An elevated serum CA 19–9 level was identified to be 1 of 3 preoperative risk factors for NAFLD after PD. Tanaka et al[8] also reported that patients with NAFLD after PD had higher preoperative CA 19–9 levels than those without NAFLD, based on a univariate analysis. CA 19–9 is a well-known tumor marker of biliary and pancreatic cancers,[31] and has recently been reported to be associated with insulin resistance and glycemic control in diabetic patients.[32,33] The characteristics of the primary tumor with an increased serum CA19–9 level might cause insulin resistance which potentially affected the development of NAFLD after PD.

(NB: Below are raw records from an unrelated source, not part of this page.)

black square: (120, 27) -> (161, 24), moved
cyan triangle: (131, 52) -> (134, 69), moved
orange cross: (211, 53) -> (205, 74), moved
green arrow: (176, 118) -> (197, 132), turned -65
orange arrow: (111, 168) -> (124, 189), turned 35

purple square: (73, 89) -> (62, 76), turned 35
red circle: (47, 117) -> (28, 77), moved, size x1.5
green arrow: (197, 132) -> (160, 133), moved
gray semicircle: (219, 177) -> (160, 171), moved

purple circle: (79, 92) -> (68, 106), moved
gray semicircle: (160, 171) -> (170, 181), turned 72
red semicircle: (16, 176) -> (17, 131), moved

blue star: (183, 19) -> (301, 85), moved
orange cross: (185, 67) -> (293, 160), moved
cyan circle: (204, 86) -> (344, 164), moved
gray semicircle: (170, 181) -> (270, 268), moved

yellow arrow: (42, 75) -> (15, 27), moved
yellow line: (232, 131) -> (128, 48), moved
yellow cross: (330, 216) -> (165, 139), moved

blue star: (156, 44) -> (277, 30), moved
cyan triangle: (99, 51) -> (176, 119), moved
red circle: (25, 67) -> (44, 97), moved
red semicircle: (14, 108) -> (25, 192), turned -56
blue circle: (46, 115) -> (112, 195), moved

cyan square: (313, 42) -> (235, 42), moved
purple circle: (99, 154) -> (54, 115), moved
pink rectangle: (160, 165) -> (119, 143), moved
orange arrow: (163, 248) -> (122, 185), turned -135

The limitations of this study include the lack of histological diagnoses for NAFLD and nonalcoholic steatohepatitis. We had no histological data from liver specimens. It was not feasible to perform liver biopsies for all of the NAFLD patients due to the invasive nature of the procedure. In addition, the present study lacked a histological examination of the pancreas, which should be performed in order to elucidate the relationship between pancreatic attenuation and the quantity of pancreatic acinar cells or islet cells. This study also has retrospective nature and the presence of selection bias of the patients enrolled at a single center. Further prospective multi-institutional studies are therefore needed to objectively evaluate the usefulness of pancreatic CT parameters as predictors of the pancreatic function and incidence of NAFLD after PD.

In conclusion, 5 independent risk factors, including 2 pancreatic CT parameters, significantly influence the development of NAFLD after PD. Perioperative CT assessments of the pancreas may be helpful for predicting the development of NAFLD after PD and also may contribute to the prevention and early treatment of this late complication of PD.